XML represents a widely accepted mechanism for representing data in a platform-neutral manner. XSLT is the XML based language that has been designed to allow transformation of XML into other structures and formats, such as HTML or other XML documents. XSLT is a template-based language that works in collaboration with the XPath language to transform XML documents.

Note that not all applications are suited to such an approach though there are benefits to be derived in all but the simplest problem domains. Suitable applications for implementation with XML/ XSLT are

  • those that require different views of the same data – hence delivering economies of scale to the developer/ organisation.
  • those where maintaining the distinction between data and User Interface elements (UI) is an important consideration – for example for facilitating productivity through specialisation within a development team.

 

.NET provides an XSLT processor which can take as input XML and XSLT documents and, via matching nodes with specified output templates, produce an output document with the desired structure and content.

I’ll examine the processor and the supporting classes as far as XSLT within .NET is concerned in the latter half of this article. First, XSLT:

XSLT

I’m only going to be able to scratch the surface of the XSLT language here but I shall attempt to highlight a few of the key concepts. It is important to remember that XSLT is a language in its own right and, further, it is one in transition only having been around for a few years now. It’s also a little different in mechanism to most you may have previously come across.
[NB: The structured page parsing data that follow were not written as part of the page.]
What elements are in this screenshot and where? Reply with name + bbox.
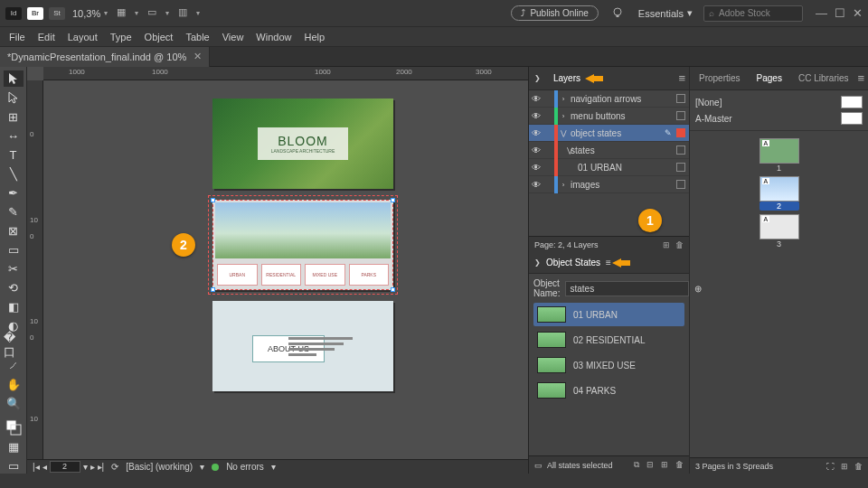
master-row[interactable]: A-Master [695,110,863,127]
state-item[interactable]: 03 MIXED USE [533,353,684,377]
fill-stroke-swatch[interactable] [4,419,24,436]
screen-mode-icon[interactable]: ▭ [147,6,162,21]
visibility-icon[interactable]: 👁 [529,111,543,121]
chevron-down-icon[interactable]: ▾ [271,462,276,472]
chevron-down-icon[interactable]: ▾ [83,462,88,472]
eyedropper-tool[interactable]: ⟋ [4,357,24,373]
menu-window[interactable]: Window [256,32,291,42]
minimize-icon[interactable]: — [816,6,827,20]
page-thumbnail[interactable]: A [760,214,799,239]
selection-square-icon[interactable] [676,94,685,103]
preflight-errors[interactable]: No errors [226,462,264,472]
selection-handle[interactable] [391,198,395,202]
visibility-icon[interactable]: 👁 [529,94,543,104]
tab-object-states[interactable]: Object States [546,258,600,267]
workspace-switcher[interactable]: Essentials ▾ [638,7,693,19]
gradient-swatch-tool[interactable]: ◧ [4,298,24,314]
chevron-down-icon[interactable]: ▾ [104,9,108,17]
canvas[interactable]: 10001000100020003000 010010010 BLOOM LAN… [27,67,529,474]
menu-file[interactable]: File [9,32,25,42]
open-file-icon[interactable]: ⟳ [111,462,118,472]
gap-tool[interactable]: ↔ [4,127,24,144]
zoom-tool[interactable]: 🔍 [4,395,24,411]
trash-icon[interactable]: 🗑 [675,460,684,470]
master-row[interactable]: [None] [695,94,863,110]
rectangle-tool[interactable]: ▭ [4,241,24,258]
arrange-icon[interactable]: ▥ [178,6,193,21]
preflight-profile[interactable]: [Basic] (working) [126,462,193,472]
layer-row[interactable]: 👁›menu buttons [529,108,689,125]
last-page-icon[interactable]: ▸| [98,462,105,472]
direct-selection-tool[interactable] [4,89,24,106]
page-1[interactable]: BLOOM LANDSCAPE ARCHITECTURE [212,99,393,189]
rectangle-frame-tool[interactable]: ⊠ [4,222,24,239]
trash-icon[interactable]: 🗑 [854,462,863,471]
trash-icon[interactable]: 🗑 [675,240,684,249]
chevron-down-icon[interactable]: ▾ [135,9,138,17]
menu-view[interactable]: View [222,32,244,42]
chevron-down-icon[interactable]: ❯ [534,74,541,82]
menu-type[interactable]: Type [110,32,132,42]
layer-row[interactable]: 👁›images [529,176,689,193]
chevron-down-icon[interactable]: ▾ [165,9,169,17]
layer-row[interactable]: 👁⋁states [529,142,689,159]
bridge-chip[interactable]: Br [27,7,43,20]
state-item[interactable]: 04 PARKS [533,379,684,402]
convert-icon[interactable]: ⊟ [646,460,654,470]
page-2-selected[interactable]: URBANRESIDENTIALMIXED USEPARKS [212,200,393,290]
selection-square-icon[interactable] [676,111,685,120]
next-page-icon[interactable]: ▸ [90,462,95,472]
selection-tool[interactable] [4,70,24,87]
stock-chip[interactable]: St [49,7,65,20]
page-tool[interactable]: ⊞ [4,108,24,125]
search-input[interactable]: ⌕ Adobe Stock [703,5,803,22]
pencil-tool[interactable]: ✎ [4,203,24,220]
page-thumbnail[interactable]: A [760,176,799,202]
layer-row[interactable]: 👁01 URBAN [529,159,689,176]
first-page-icon[interactable]: |◂ [33,462,40,472]
tab-layers[interactable]: Layers [550,70,584,87]
panel-menu-icon[interactable]: ≡ [857,71,864,85]
color-theme-tool[interactable]: ▦ [4,438,24,455]
tab-pages[interactable]: Pages [753,70,786,87]
visibility-icon[interactable]: 👁 [529,163,543,173]
scissors-tool[interactable]: ✂ [4,260,24,277]
view-grid-icon[interactable]: ▦ [117,6,131,21]
panel-menu-icon[interactable]: ≡ [606,258,611,267]
tab-properties[interactable]: Properties [695,70,744,87]
selection-handle[interactable] [211,287,215,292]
close-icon[interactable]: ✕ [193,51,202,62]
chevron-down-icon[interactable]: ▾ [200,462,204,472]
publish-online-button[interactable]: ⤴ Publish Online [511,5,598,21]
menu-object[interactable]: Object [145,32,174,42]
state-item[interactable]: 02 RESIDENTIAL [533,328,684,352]
menu-table[interactable]: Table [185,32,209,42]
new-layer-icon[interactable]: ⊞ [663,240,670,249]
selection-square-icon[interactable] [676,163,685,172]
state-item[interactable]: 01 URBAN [533,303,684,326]
menu-help[interactable]: Help [304,32,325,42]
zoom-level[interactable]: 10,3% [72,8,100,19]
layer-row[interactable]: 👁›navigation arrows [529,90,689,108]
note-tool[interactable]: �口 [4,336,24,354]
document-tab[interactable]: *DynamicPresentation_final.indd @ 10% ✕ [0,47,210,67]
preview-spread-icon[interactable]: ▭ [534,461,542,470]
type-tool[interactable]: T [4,146,24,163]
hand-tool[interactable]: ✋ [4,376,24,392]
menu-layout[interactable]: Layout [68,32,98,42]
chevron-down-icon[interactable]: ▾ [196,9,200,17]
selection-handle[interactable] [391,287,395,292]
screen-mode-tool[interactable]: ▭ [4,457,24,474]
visibility-icon[interactable]: 👁 [529,180,543,190]
close-icon[interactable]: ✕ [853,6,863,20]
selection-square-icon[interactable] [676,180,685,189]
menu-edit[interactable]: Edit [38,32,55,42]
selection-square-icon[interactable] [676,128,685,137]
maximize-icon[interactable]: ☐ [835,6,845,20]
prev-page-icon[interactable]: ◂ [42,462,47,472]
visibility-icon[interactable]: 👁 [529,128,543,138]
panel-menu-icon[interactable]: ≡ [678,71,685,85]
page-3[interactable]: ABOUT US [212,301,393,391]
page-number-input[interactable]: 2 [50,461,80,473]
object-name-input[interactable] [565,281,689,296]
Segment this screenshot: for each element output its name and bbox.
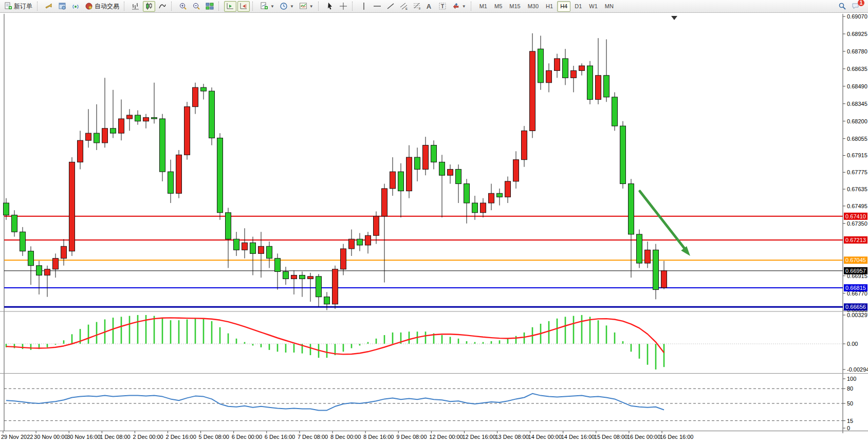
macd-histogram-bar [409,331,410,344]
toolbar-separator [171,2,174,11]
bull-candle [505,181,511,197]
timeframe-button-w1[interactable]: W1 [586,1,601,12]
toolbar-separator [471,2,474,11]
macd-histogram-bar [458,339,459,344]
bull-candle [382,189,387,216]
vertical-line-tool-button[interactable] [358,1,370,12]
bar-chart-button[interactable] [130,1,142,12]
price-axis-tick-label: 0.68345 [847,101,867,107]
signals-button[interactable] [69,1,82,12]
arrows-tool-button[interactable]: ▼ [450,1,468,12]
macd-histogram-bar [30,344,32,350]
bull-candle [308,276,313,279]
arrows-icon [452,2,460,10]
time-axis-label: 30 Nov 00:00 [34,434,67,440]
horizontal-line-tool-button[interactable] [371,1,383,12]
tile-windows-button[interactable] [204,1,216,12]
bear-candle [217,138,223,213]
timeframe-button-m15[interactable]: M15 [506,1,523,12]
bull-candle [102,128,108,143]
time-axis-label: 16 Dec 00:00 [627,434,660,440]
dropdown-arrow-icon: ▼ [290,4,294,9]
fibonacci-tool-button[interactable]: F [411,1,423,12]
timeframe-button-m5[interactable]: M5 [491,1,505,12]
new-chart-button[interactable]: ▼ [258,1,276,12]
autotrading-icon [85,2,93,10]
price-axis-tick-label: 0.68925 [847,31,867,37]
bear-candle [316,276,322,297]
timeframe-button-mn[interactable]: MN [602,1,617,12]
text-label-tool-button[interactable]: T [436,1,449,12]
market-watch-button[interactable] [43,1,55,12]
new-chart-icon [260,2,268,10]
bull-candle [143,118,149,121]
templates-button[interactable]: ▼ [297,1,316,12]
time-axis-label: 9 Dec 08:00 [396,434,427,440]
bear-candle [300,275,305,279]
bull-candle [481,203,486,213]
candlestick-chart-button[interactable] [143,1,155,12]
macd-histogram-bar [63,340,65,344]
time-axis-label: 14 Dec 16:00 [561,434,595,440]
bull-candle [61,246,67,258]
line-chart-button[interactable] [156,1,169,12]
bull-candle [53,259,59,269]
timeframe-button-d1[interactable]: D1 [571,1,585,12]
time-axis-label: 12 Dec 00:00 [429,434,463,440]
timeframe-button-m30[interactable]: M30 [525,1,542,12]
new-order-button[interactable]: 新订单 [2,1,34,12]
zoom-in-button[interactable] [177,1,189,12]
data-window-button[interactable] [56,1,68,12]
bear-candle [629,184,634,234]
zoom-out-icon [192,2,200,10]
periods-button[interactable]: ▼ [278,1,296,12]
bull-candle [448,169,453,175]
auto-scroll-icon [226,2,234,10]
bull-candle [645,250,651,263]
macd-histogram-bar [88,325,89,344]
search-button[interactable] [836,1,848,12]
crosshair-icon [339,2,347,10]
bear-candle [538,49,544,83]
signals-icon [71,2,80,10]
macd-histogram-bar [581,315,583,344]
bear-candle [604,76,610,97]
macd-histogram-bar [261,344,262,347]
auto-scroll-button[interactable] [224,1,236,12]
bear-candle [168,172,174,193]
macd-histogram-bar [129,316,131,344]
price-level-badge-label: 0.67410 [845,213,866,219]
timeframe-button-h4[interactable]: H4 [557,1,570,12]
chart-shift-button[interactable] [237,1,250,12]
bull-candle [596,76,601,100]
cursor-tool-button[interactable] [324,1,336,12]
timeframe-button-h1[interactable]: H1 [543,1,556,12]
trendline-tool-button[interactable] [384,1,397,12]
time-axis-label: 6 Dec 16:00 [265,434,295,440]
price-axis-tick-label: 0.68780 [847,48,867,54]
zoom-out-button[interactable] [190,1,202,12]
toolbar-separator [124,2,127,11]
notifications-button[interactable]: 1 [849,1,862,12]
macd-histogram-bar [392,333,394,344]
macd-histogram-bar [162,319,163,344]
chart-area[interactable]: ▼ AUDUSD-,H4 0.66816 0.67039 0.66804 0.6… [0,13,868,443]
macd-histogram-bar [655,344,657,370]
text-tool-button[interactable]: A [424,1,435,12]
rsi-axis-label: 80 [847,385,853,392]
text-tool-icon: A [427,3,431,10]
data-window-icon [58,2,66,10]
time-axis-label: 13 Dec 08:00 [495,434,529,440]
macd-histogram-bar [515,336,517,344]
bear-candle [464,184,470,203]
autotrading-button[interactable]: 自动交易 [83,1,121,12]
macd-histogram-bar [14,344,15,348]
crosshair-tool-button[interactable] [337,1,349,12]
price-axis-tick-label: 0.67915 [847,152,867,158]
bull-candle [522,131,527,159]
price-axis-tick-label: 0.68490 [847,83,867,89]
equidistant-channel-tool-button[interactable]: E [398,1,410,12]
macd-histogram-bar [524,333,525,344]
bear-candle [267,246,272,258]
timeframe-button-m1[interactable]: M1 [476,1,490,12]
XSLT is basically a declarative pattern matching language, and as such requires a different mindset and a little getting used to. It’s (very!) vaguely like SQL or Prolog in this regard. Saying that, there are ways to ‘hook in’ more conventional procedural code.

If its not too late, now would be a good time to get round to stating what the acronym XSLT stands for: eXtensible Stylesheet Language: Transformations. XSLT grew from a bigger language called XSL – as it developed the decision was made to split XSL into areas corresponding to XSLT for defining the structural transformations, and ‘the rest’ which is the formatting process of rendering the output. This may commonly be as pixels on a screen, for example, but could also be several other alternatives. ‘The rest’ is still officially called XSL, though has also come to be known as XSL-FO (XSL Formatting objects). That’s the last time we’ll mention XSL-FO.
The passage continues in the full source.